In these days leading up to the beginning of ESP the downlink team is checking our processing software and tools to make sure they are ready for the observation ID prefix change from PSP_XXXXXX_XXXX to ESP_XXXXXX_XXXX. The automated processing pipelines are ready to go. My own validation and reporting Perl scripts make use of modules that are mission phase aware and pattern match file extensions instead of observation ID prefixes, so I think I am set. Any minor tools we miss can be easily updated as necessary.

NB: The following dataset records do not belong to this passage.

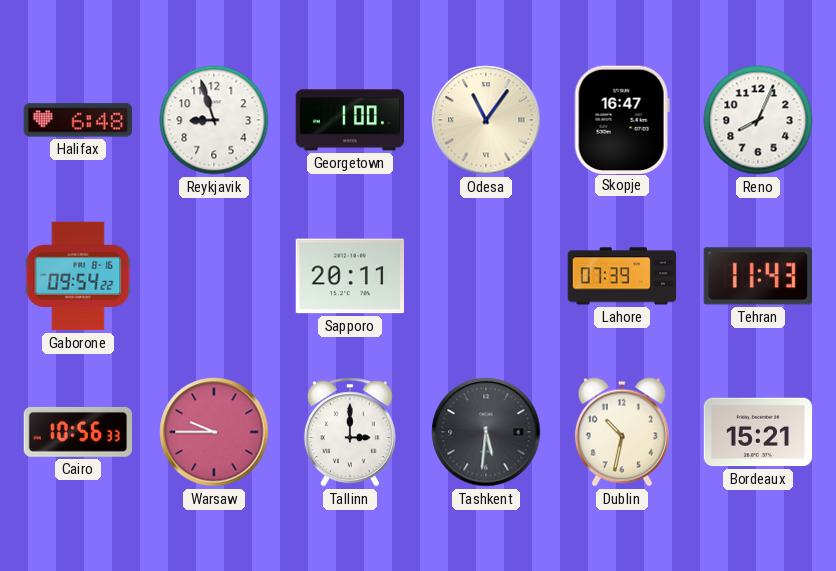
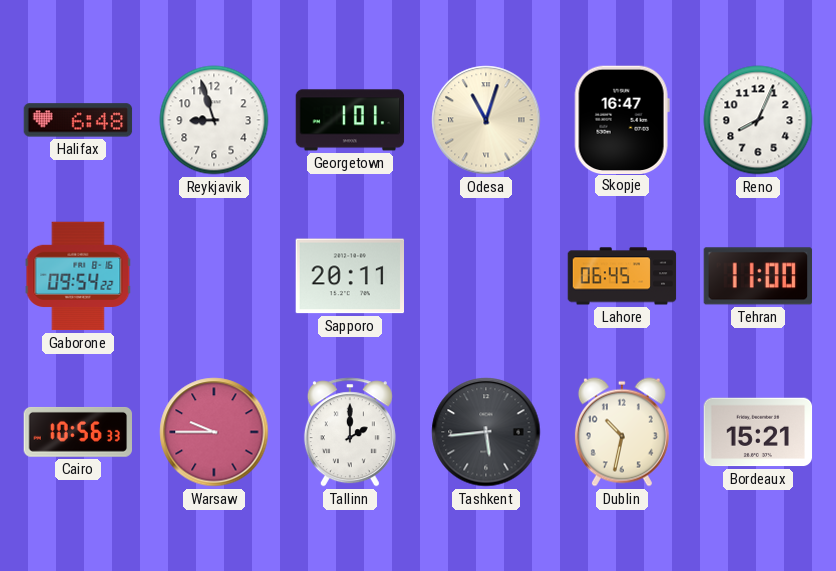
Georgetown: 1:00 -> 1:01
Odesa: 11:06 -> 11:03
Lahore: 07:39 -> 06:45
Tehran: 11:43 -> 11:00
Tallinn: 3:00 -> 2:00
Tashkent: 5:31 -> 5:44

With improvements to our tools and new procedures, we can sometimes recover image data previously stuck in the original raw data files. During this quiet period, I had an opportunity to go back to old observations, some from early in the Primary Science Phase (PSP), and recover errant channels that failed our processing software at the time. This resulted in a few new channels of image data that we will include in a later reprocessing of our images. For example, PSP_001746_1515 was originally processed without the RED1_0 channel. You can see this channel gap if you click on the observation’s “Full image (grayscale, non-map projected)” link. An improved mosaic will include most of RED1_0, albeit with a small image data gap near one end. Why did we not create this channel before? Sometimes a data gap occurs between channels, obliterating the second channel’s science header. The software at Jet Propulsion Laboratory’s RSDS that splits our image data into separate raw data channel files cannot figure out where to split the image data correctly within this gap and so image data from two or more channels are trapped in one raw data file. When this jumbo raw data file hits our EDRgen processing pipeline here in Tucson, Arizona, the tool called HiRISE_Observation became confused when it discovered image data from another channel near the end of the file, and the error it flags halts the EDRgen processing pipeline.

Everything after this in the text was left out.